A potential problem of agroforestry is when the tree intercropped with coffee competes for water instead of bringing up water from soil deep layers, but this can be solved by carefully selecting the right shade tree species. Farmers should also learn how to plant, prune and fertilize shade trees, otherwise they may create too much shade and not produce much fruit.

Originally growing under the shade of the Ethiopian forest, coffee trees thrive under low levels of shade, for example 30% of the sunlight is optimum for coffee trees to produce beans of high quality without reducing the overall yield.

Agroforestry is a shelter for insects and animals and can also store carbon thereby reducing the impact of agriculture on biodiversity loss and climate change. With the current rate of deforestation, there will soon be more trees outside forest than inside forests, making agroforestry the last refuge for trees. We really need trees to store carbon and avoid worsening climate change, if they cannot be in forests, let’s plant them in agricultural fields.

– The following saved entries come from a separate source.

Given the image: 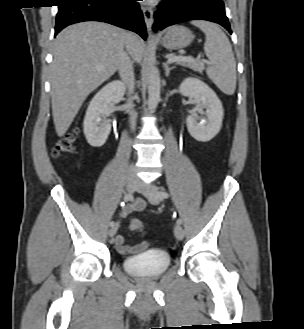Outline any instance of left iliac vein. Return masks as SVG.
I'll return each instance as SVG.
<instances>
[{
	"label": "left iliac vein",
	"mask_w": 304,
	"mask_h": 329,
	"mask_svg": "<svg viewBox=\"0 0 304 329\" xmlns=\"http://www.w3.org/2000/svg\"><path fill=\"white\" fill-rule=\"evenodd\" d=\"M137 191L144 194L149 202L153 205H158L162 200L161 196L159 195L158 187L154 185H145L142 182H139ZM174 234L178 240H182L184 238L183 228L177 224L174 228Z\"/></svg>",
	"instance_id": "4c4485c4"
}]
</instances>
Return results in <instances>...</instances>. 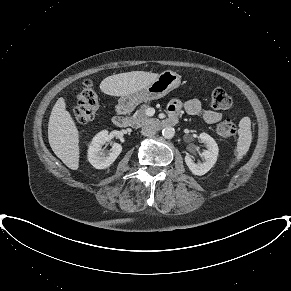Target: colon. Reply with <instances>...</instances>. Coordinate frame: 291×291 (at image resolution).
<instances>
[{"label": "colon", "mask_w": 291, "mask_h": 291, "mask_svg": "<svg viewBox=\"0 0 291 291\" xmlns=\"http://www.w3.org/2000/svg\"><path fill=\"white\" fill-rule=\"evenodd\" d=\"M210 104L216 110L226 109L231 105V98L224 89L216 88L211 94ZM99 107V98L93 84L90 81L84 82L77 104L71 111L72 116L79 123H88L93 120ZM216 132L221 138L232 137L236 132L235 122L230 118L222 120L217 125Z\"/></svg>", "instance_id": "colon-1"}]
</instances>
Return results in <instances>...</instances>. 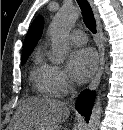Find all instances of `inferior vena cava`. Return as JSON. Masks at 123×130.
I'll return each mask as SVG.
<instances>
[{"label":"inferior vena cava","mask_w":123,"mask_h":130,"mask_svg":"<svg viewBox=\"0 0 123 130\" xmlns=\"http://www.w3.org/2000/svg\"><path fill=\"white\" fill-rule=\"evenodd\" d=\"M76 94L77 92L75 91V89H72L70 101H72L75 98Z\"/></svg>","instance_id":"inferior-vena-cava-1"}]
</instances>
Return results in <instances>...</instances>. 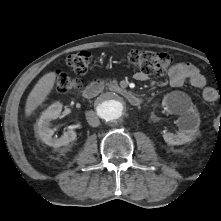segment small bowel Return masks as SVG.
<instances>
[{
	"instance_id": "1",
	"label": "small bowel",
	"mask_w": 221,
	"mask_h": 221,
	"mask_svg": "<svg viewBox=\"0 0 221 221\" xmlns=\"http://www.w3.org/2000/svg\"><path fill=\"white\" fill-rule=\"evenodd\" d=\"M134 77L138 81H145L148 78L142 72H137ZM187 80L194 87L203 89L202 95L206 101L215 102L220 99L221 96L214 88L206 87V80L195 65L187 62H178L170 67L169 83L171 86L180 87Z\"/></svg>"
}]
</instances>
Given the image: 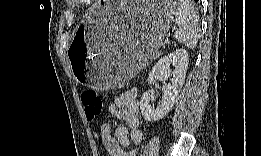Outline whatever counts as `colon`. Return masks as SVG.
I'll list each match as a JSON object with an SVG mask.
<instances>
[{
  "label": "colon",
  "mask_w": 261,
  "mask_h": 156,
  "mask_svg": "<svg viewBox=\"0 0 261 156\" xmlns=\"http://www.w3.org/2000/svg\"><path fill=\"white\" fill-rule=\"evenodd\" d=\"M81 101L84 106L86 118L94 121L101 113L103 100L99 93L94 90H84L81 93Z\"/></svg>",
  "instance_id": "colon-1"
}]
</instances>
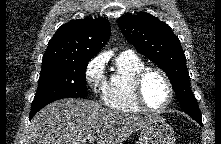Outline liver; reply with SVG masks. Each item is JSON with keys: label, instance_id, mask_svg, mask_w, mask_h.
I'll list each match as a JSON object with an SVG mask.
<instances>
[{"label": "liver", "instance_id": "1", "mask_svg": "<svg viewBox=\"0 0 221 144\" xmlns=\"http://www.w3.org/2000/svg\"><path fill=\"white\" fill-rule=\"evenodd\" d=\"M155 117L118 112L88 99L55 101L34 115L28 129L30 144H123Z\"/></svg>", "mask_w": 221, "mask_h": 144}]
</instances>
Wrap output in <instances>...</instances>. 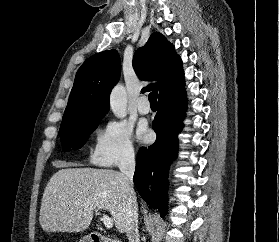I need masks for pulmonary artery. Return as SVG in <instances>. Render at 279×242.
I'll return each mask as SVG.
<instances>
[{"label": "pulmonary artery", "instance_id": "e3ab8cb5", "mask_svg": "<svg viewBox=\"0 0 279 242\" xmlns=\"http://www.w3.org/2000/svg\"><path fill=\"white\" fill-rule=\"evenodd\" d=\"M137 109L140 114H148L150 112V105L147 102V98L142 96L138 99Z\"/></svg>", "mask_w": 279, "mask_h": 242}]
</instances>
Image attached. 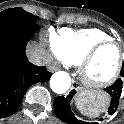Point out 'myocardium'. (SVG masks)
Masks as SVG:
<instances>
[{
  "mask_svg": "<svg viewBox=\"0 0 124 124\" xmlns=\"http://www.w3.org/2000/svg\"><path fill=\"white\" fill-rule=\"evenodd\" d=\"M110 45L115 46L119 51V61H118V64H117V67L114 73L108 79L103 80V81L97 82V81L91 80L87 76V69H88L89 64L92 62L94 57L97 55V53L101 49H103L104 47L110 46ZM123 68H124V49L119 43L110 39V40L97 43L87 52V54L82 58V60L79 63L78 74H79V77L82 83L85 86L91 89L98 90V89L107 88L111 86L112 84H114L118 80Z\"/></svg>",
  "mask_w": 124,
  "mask_h": 124,
  "instance_id": "myocardium-1",
  "label": "myocardium"
}]
</instances>
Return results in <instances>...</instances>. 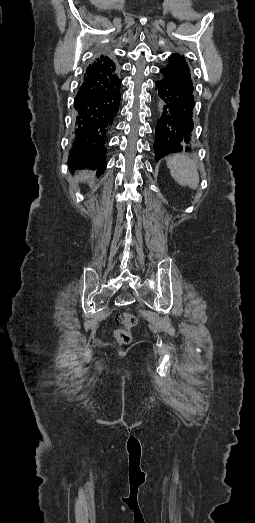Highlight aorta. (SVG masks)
I'll list each match as a JSON object with an SVG mask.
<instances>
[{
  "instance_id": "obj_1",
  "label": "aorta",
  "mask_w": 255,
  "mask_h": 523,
  "mask_svg": "<svg viewBox=\"0 0 255 523\" xmlns=\"http://www.w3.org/2000/svg\"><path fill=\"white\" fill-rule=\"evenodd\" d=\"M162 106H163L162 101L158 100V102H157V109H158L159 112H160V110H162Z\"/></svg>"
}]
</instances>
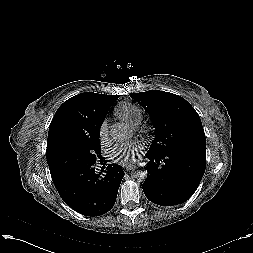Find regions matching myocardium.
Returning a JSON list of instances; mask_svg holds the SVG:
<instances>
[{
	"label": "myocardium",
	"mask_w": 253,
	"mask_h": 253,
	"mask_svg": "<svg viewBox=\"0 0 253 253\" xmlns=\"http://www.w3.org/2000/svg\"><path fill=\"white\" fill-rule=\"evenodd\" d=\"M144 131H145V132H147V131H148V129H144Z\"/></svg>",
	"instance_id": "f54148a6"
}]
</instances>
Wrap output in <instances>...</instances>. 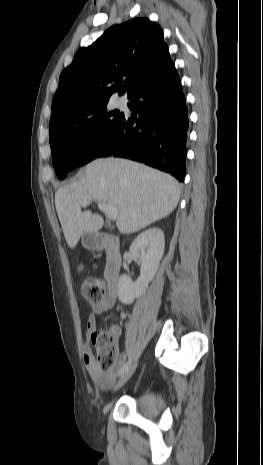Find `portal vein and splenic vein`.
I'll use <instances>...</instances> for the list:
<instances>
[{"instance_id": "1", "label": "portal vein and splenic vein", "mask_w": 263, "mask_h": 465, "mask_svg": "<svg viewBox=\"0 0 263 465\" xmlns=\"http://www.w3.org/2000/svg\"><path fill=\"white\" fill-rule=\"evenodd\" d=\"M90 201H85L81 204L82 207H86ZM98 208L104 212L110 220H116L118 217V209L115 207H112L108 204L98 202Z\"/></svg>"}]
</instances>
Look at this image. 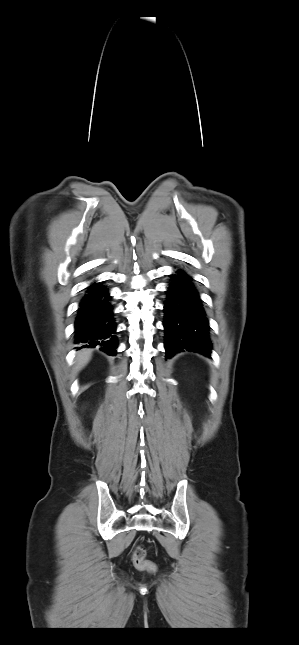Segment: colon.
<instances>
[{
	"label": "colon",
	"instance_id": "5ec220e1",
	"mask_svg": "<svg viewBox=\"0 0 299 645\" xmlns=\"http://www.w3.org/2000/svg\"><path fill=\"white\" fill-rule=\"evenodd\" d=\"M132 561L136 568L148 572H154L156 566L154 563L146 559V551L142 546L135 548L132 554Z\"/></svg>",
	"mask_w": 299,
	"mask_h": 645
}]
</instances>
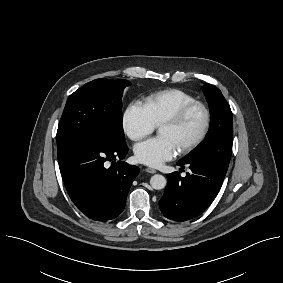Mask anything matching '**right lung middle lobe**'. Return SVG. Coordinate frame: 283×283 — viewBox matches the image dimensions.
I'll return each instance as SVG.
<instances>
[{
	"instance_id": "1",
	"label": "right lung middle lobe",
	"mask_w": 283,
	"mask_h": 283,
	"mask_svg": "<svg viewBox=\"0 0 283 283\" xmlns=\"http://www.w3.org/2000/svg\"><path fill=\"white\" fill-rule=\"evenodd\" d=\"M129 85L126 80L96 79L72 93L58 125L57 150L86 135L126 143L122 92Z\"/></svg>"
}]
</instances>
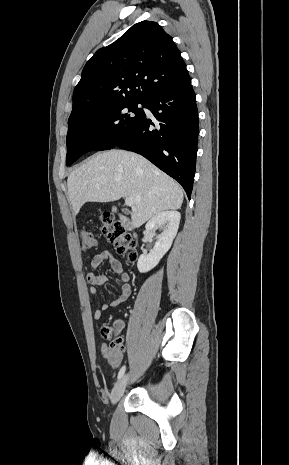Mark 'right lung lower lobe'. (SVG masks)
I'll return each mask as SVG.
<instances>
[{"label":"right lung lower lobe","instance_id":"right-lung-lower-lobe-1","mask_svg":"<svg viewBox=\"0 0 289 465\" xmlns=\"http://www.w3.org/2000/svg\"><path fill=\"white\" fill-rule=\"evenodd\" d=\"M138 125L115 147L141 154L177 180L191 197L198 144V110L191 81L183 87L161 91L145 100Z\"/></svg>","mask_w":289,"mask_h":465}]
</instances>
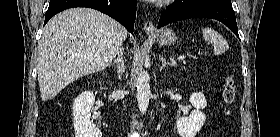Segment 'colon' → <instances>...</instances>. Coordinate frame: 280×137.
Returning <instances> with one entry per match:
<instances>
[{"mask_svg": "<svg viewBox=\"0 0 280 137\" xmlns=\"http://www.w3.org/2000/svg\"><path fill=\"white\" fill-rule=\"evenodd\" d=\"M223 97L226 104L230 105L235 97V89L231 78H227L225 81V87L223 91Z\"/></svg>", "mask_w": 280, "mask_h": 137, "instance_id": "colon-1", "label": "colon"}]
</instances>
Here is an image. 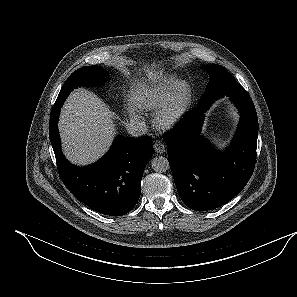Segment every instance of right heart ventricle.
I'll return each mask as SVG.
<instances>
[{
    "label": "right heart ventricle",
    "instance_id": "1",
    "mask_svg": "<svg viewBox=\"0 0 297 297\" xmlns=\"http://www.w3.org/2000/svg\"><path fill=\"white\" fill-rule=\"evenodd\" d=\"M178 83L174 77L138 83L131 94L132 102L137 108L153 110L167 100Z\"/></svg>",
    "mask_w": 297,
    "mask_h": 297
}]
</instances>
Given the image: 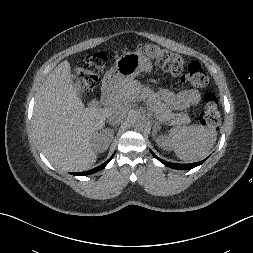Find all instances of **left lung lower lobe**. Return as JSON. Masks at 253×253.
<instances>
[{
	"mask_svg": "<svg viewBox=\"0 0 253 253\" xmlns=\"http://www.w3.org/2000/svg\"><path fill=\"white\" fill-rule=\"evenodd\" d=\"M151 153L153 154V156L155 158H157L160 162H162L164 165L168 166V167H171V168H174V169H192L194 167H197L199 165H201L206 159L200 161V162H197V163H191V164H176V163H170V162H166L160 158H158L152 151Z\"/></svg>",
	"mask_w": 253,
	"mask_h": 253,
	"instance_id": "1",
	"label": "left lung lower lobe"
}]
</instances>
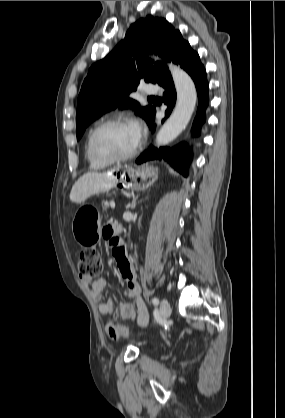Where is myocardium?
<instances>
[{
  "label": "myocardium",
  "instance_id": "1",
  "mask_svg": "<svg viewBox=\"0 0 285 418\" xmlns=\"http://www.w3.org/2000/svg\"><path fill=\"white\" fill-rule=\"evenodd\" d=\"M121 125H127L126 121L123 118H120V117L108 118L100 122L99 124H97L96 127L91 131L87 140V146H88V150L90 154L95 159L104 163L113 164V163H119V162L130 160L136 155L139 149V141L136 142L134 148L130 152L121 156L110 154L100 149L97 146L96 139L101 131L111 126H121Z\"/></svg>",
  "mask_w": 285,
  "mask_h": 418
}]
</instances>
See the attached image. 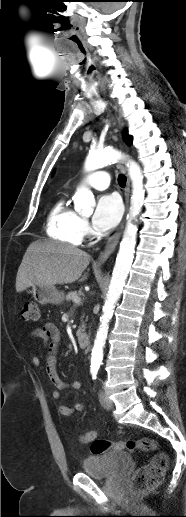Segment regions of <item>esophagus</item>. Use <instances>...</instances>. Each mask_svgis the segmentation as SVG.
Listing matches in <instances>:
<instances>
[{"label":"esophagus","instance_id":"34e87169","mask_svg":"<svg viewBox=\"0 0 186 517\" xmlns=\"http://www.w3.org/2000/svg\"><path fill=\"white\" fill-rule=\"evenodd\" d=\"M118 120H119V123L121 124V126L123 127V123H121L120 117L118 118ZM129 194H130V180H129V178H127V183H126V188H125V214L127 213V209H128ZM124 221H125V217H124L123 221L121 222L119 228L116 230V232L108 239L103 251L100 253L98 259L96 260V264H98V265L104 264L107 261V259L109 258V256L114 252L116 246L119 243V240H120V237H121V234L123 231Z\"/></svg>","mask_w":186,"mask_h":517}]
</instances>
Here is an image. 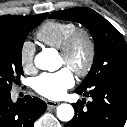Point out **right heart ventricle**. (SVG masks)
Segmentation results:
<instances>
[{
	"instance_id": "e07e8e85",
	"label": "right heart ventricle",
	"mask_w": 127,
	"mask_h": 127,
	"mask_svg": "<svg viewBox=\"0 0 127 127\" xmlns=\"http://www.w3.org/2000/svg\"><path fill=\"white\" fill-rule=\"evenodd\" d=\"M76 29L77 25L73 22L49 20L39 27L36 37L42 44L60 49Z\"/></svg>"
}]
</instances>
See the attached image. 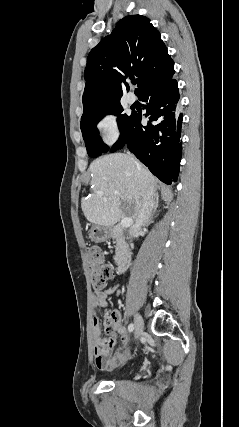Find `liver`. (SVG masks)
Returning a JSON list of instances; mask_svg holds the SVG:
<instances>
[{
    "mask_svg": "<svg viewBox=\"0 0 239 427\" xmlns=\"http://www.w3.org/2000/svg\"><path fill=\"white\" fill-rule=\"evenodd\" d=\"M92 194L82 198L86 219L95 225L111 227L126 216L140 215L144 196H150L145 216L154 205L156 178L130 154L113 153L101 156L89 166ZM123 202L128 204L124 209Z\"/></svg>",
    "mask_w": 239,
    "mask_h": 427,
    "instance_id": "6515ba94",
    "label": "liver"
}]
</instances>
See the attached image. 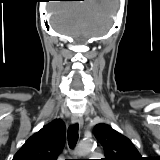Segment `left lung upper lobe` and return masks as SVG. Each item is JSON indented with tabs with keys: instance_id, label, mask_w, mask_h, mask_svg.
I'll return each mask as SVG.
<instances>
[{
	"instance_id": "left-lung-upper-lobe-1",
	"label": "left lung upper lobe",
	"mask_w": 160,
	"mask_h": 160,
	"mask_svg": "<svg viewBox=\"0 0 160 160\" xmlns=\"http://www.w3.org/2000/svg\"><path fill=\"white\" fill-rule=\"evenodd\" d=\"M94 134L104 148L103 160H144L134 144L109 125H96Z\"/></svg>"
}]
</instances>
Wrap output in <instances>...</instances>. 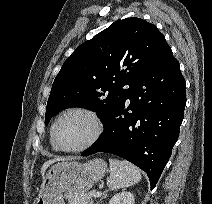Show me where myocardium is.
<instances>
[{"label":"myocardium","instance_id":"myocardium-1","mask_svg":"<svg viewBox=\"0 0 212 204\" xmlns=\"http://www.w3.org/2000/svg\"><path fill=\"white\" fill-rule=\"evenodd\" d=\"M70 114L82 115L86 117L92 125V132L90 137L82 145L78 147H74V148H66L61 146L56 137V127L58 123L61 121V119H63L65 116ZM103 129H104L103 122L100 116L98 115V113L88 108L74 107V108H69L62 111L57 116V118L55 119L51 127V139L58 150L63 152H68V153H78L94 145L97 142V140L100 138V136L102 135Z\"/></svg>","mask_w":212,"mask_h":204}]
</instances>
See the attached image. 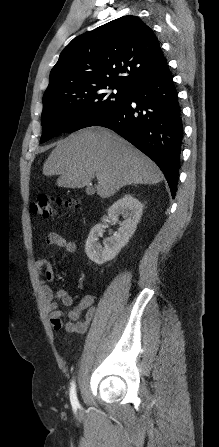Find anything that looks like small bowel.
Here are the masks:
<instances>
[{"mask_svg": "<svg viewBox=\"0 0 219 447\" xmlns=\"http://www.w3.org/2000/svg\"><path fill=\"white\" fill-rule=\"evenodd\" d=\"M46 244L55 248L63 249L68 253H74L76 245L62 235L52 232L46 237ZM36 268L44 273L42 280V298L48 318L55 331L65 330L69 333L81 334L86 332L94 317V297L85 295L79 304L67 311H61L59 306H70L73 303L71 293L65 289L54 292L48 283L55 280L54 270L46 257L37 260Z\"/></svg>", "mask_w": 219, "mask_h": 447, "instance_id": "small-bowel-1", "label": "small bowel"}]
</instances>
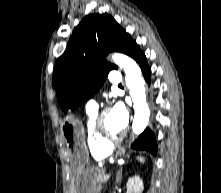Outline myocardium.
<instances>
[{
    "mask_svg": "<svg viewBox=\"0 0 221 193\" xmlns=\"http://www.w3.org/2000/svg\"><path fill=\"white\" fill-rule=\"evenodd\" d=\"M109 112H110L109 108H104L98 113L96 117L94 129L98 138L100 139L102 143L108 146H112L123 140V138L126 136V130H123V132L119 135H109L106 132V129L104 127V118L106 114Z\"/></svg>",
    "mask_w": 221,
    "mask_h": 193,
    "instance_id": "obj_1",
    "label": "myocardium"
}]
</instances>
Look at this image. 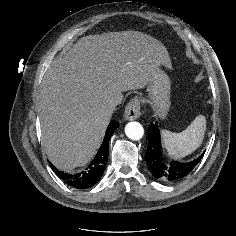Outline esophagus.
<instances>
[{"label":"esophagus","instance_id":"1","mask_svg":"<svg viewBox=\"0 0 236 236\" xmlns=\"http://www.w3.org/2000/svg\"><path fill=\"white\" fill-rule=\"evenodd\" d=\"M141 115V104L138 98L132 99L125 107L124 118L127 121L136 120Z\"/></svg>","mask_w":236,"mask_h":236}]
</instances>
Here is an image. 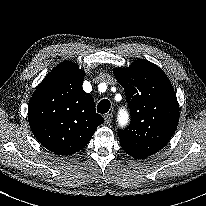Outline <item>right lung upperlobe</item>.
<instances>
[{
    "label": "right lung upper lobe",
    "mask_w": 206,
    "mask_h": 206,
    "mask_svg": "<svg viewBox=\"0 0 206 206\" xmlns=\"http://www.w3.org/2000/svg\"><path fill=\"white\" fill-rule=\"evenodd\" d=\"M83 80L84 71L65 61L44 78L29 102L31 130L51 152L67 156L83 149L104 122Z\"/></svg>",
    "instance_id": "cb5924a9"
}]
</instances>
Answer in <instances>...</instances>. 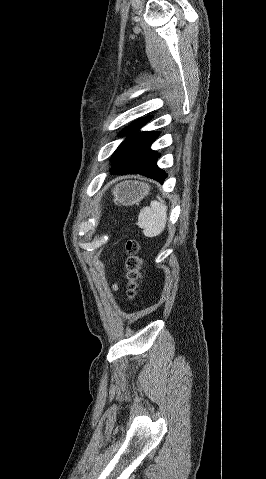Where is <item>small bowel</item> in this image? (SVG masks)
I'll return each mask as SVG.
<instances>
[{"label": "small bowel", "instance_id": "small-bowel-1", "mask_svg": "<svg viewBox=\"0 0 266 479\" xmlns=\"http://www.w3.org/2000/svg\"><path fill=\"white\" fill-rule=\"evenodd\" d=\"M113 290L116 291L117 290V286L116 285H113Z\"/></svg>", "mask_w": 266, "mask_h": 479}]
</instances>
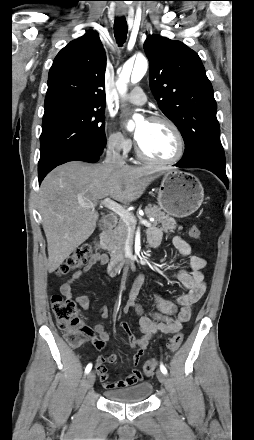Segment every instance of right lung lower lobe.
<instances>
[{
  "instance_id": "right-lung-lower-lobe-1",
  "label": "right lung lower lobe",
  "mask_w": 254,
  "mask_h": 440,
  "mask_svg": "<svg viewBox=\"0 0 254 440\" xmlns=\"http://www.w3.org/2000/svg\"><path fill=\"white\" fill-rule=\"evenodd\" d=\"M104 146L105 143L100 151H79L76 153H72L66 156L64 159L60 160L59 162L50 165L43 173L38 174L39 184L52 169L68 161H85L90 163L97 162L103 153Z\"/></svg>"
}]
</instances>
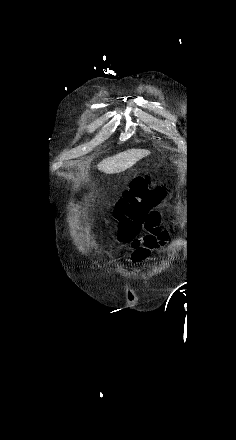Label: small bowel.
I'll return each instance as SVG.
<instances>
[{
	"mask_svg": "<svg viewBox=\"0 0 236 440\" xmlns=\"http://www.w3.org/2000/svg\"><path fill=\"white\" fill-rule=\"evenodd\" d=\"M146 234L139 238H131L129 240L130 256L133 261L140 262L149 257L150 254L163 247L171 233L174 230L168 231L162 227V217L159 211H151L143 222Z\"/></svg>",
	"mask_w": 236,
	"mask_h": 440,
	"instance_id": "obj_1",
	"label": "small bowel"
}]
</instances>
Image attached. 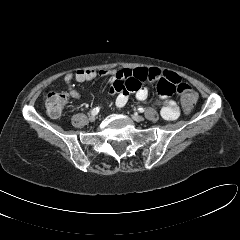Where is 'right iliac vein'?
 Segmentation results:
<instances>
[{"label":"right iliac vein","instance_id":"obj_1","mask_svg":"<svg viewBox=\"0 0 240 240\" xmlns=\"http://www.w3.org/2000/svg\"><path fill=\"white\" fill-rule=\"evenodd\" d=\"M95 119H96L95 115H93V114L89 115V120H90L91 122H94Z\"/></svg>","mask_w":240,"mask_h":240}]
</instances>
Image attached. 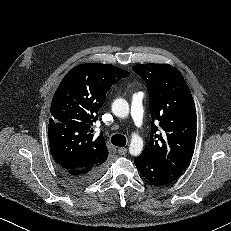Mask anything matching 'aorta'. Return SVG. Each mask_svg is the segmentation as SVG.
<instances>
[{
  "label": "aorta",
  "instance_id": "aorta-1",
  "mask_svg": "<svg viewBox=\"0 0 231 231\" xmlns=\"http://www.w3.org/2000/svg\"><path fill=\"white\" fill-rule=\"evenodd\" d=\"M112 112L119 118H125L129 114V105L123 98H118L112 103ZM143 150V140L137 134H132L131 142L129 145V153L133 156H138Z\"/></svg>",
  "mask_w": 231,
  "mask_h": 231
}]
</instances>
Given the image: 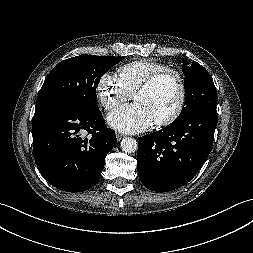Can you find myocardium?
I'll return each instance as SVG.
<instances>
[{"mask_svg":"<svg viewBox=\"0 0 253 253\" xmlns=\"http://www.w3.org/2000/svg\"><path fill=\"white\" fill-rule=\"evenodd\" d=\"M171 80L177 89L178 100L175 109L164 118L155 121V124L159 127H166L176 122L182 115L187 99L186 85L183 76L176 70L166 69L164 71L157 72L148 77L144 83L138 88L137 93L153 90L161 81Z\"/></svg>","mask_w":253,"mask_h":253,"instance_id":"1","label":"myocardium"}]
</instances>
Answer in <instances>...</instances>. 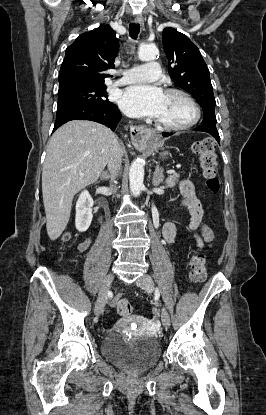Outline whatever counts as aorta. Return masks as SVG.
Returning <instances> with one entry per match:
<instances>
[{"mask_svg": "<svg viewBox=\"0 0 266 415\" xmlns=\"http://www.w3.org/2000/svg\"><path fill=\"white\" fill-rule=\"evenodd\" d=\"M158 56V49L150 44H142L139 47L138 57L142 61L155 60ZM130 190L134 196H139L143 188L144 165L140 161H134L129 170Z\"/></svg>", "mask_w": 266, "mask_h": 415, "instance_id": "obj_1", "label": "aorta"}]
</instances>
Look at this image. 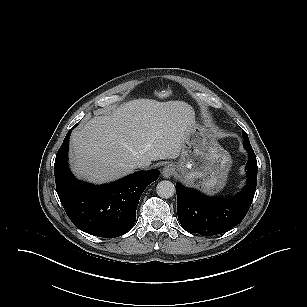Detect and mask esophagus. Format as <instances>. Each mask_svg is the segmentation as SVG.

We have talked about how coffee trees can be improved to thrive under a hotter and drier climate. We have also seen that a better management of the coffee plantation can reduce the effect of climate change on coffee production. These two solutions are not possible without you. You are the one who decides the kind of coffee you drink. You can drink sustainable, organic, or bird-friendly coffee. You can be more mindful of your consumption and look for a coffee with less impact on the environment, or a fair coffee where farmers receive a larger part of the price you pay.

Climate change is creating more extreme conditions for coffee to grow. Scientists look for better varieties, governments and NGO train farmers to better irrigation or manage shade trees. You too can contribute to maintaining coffee production under climate change. You can better buy coffee today so you will still have coffee tomorrow.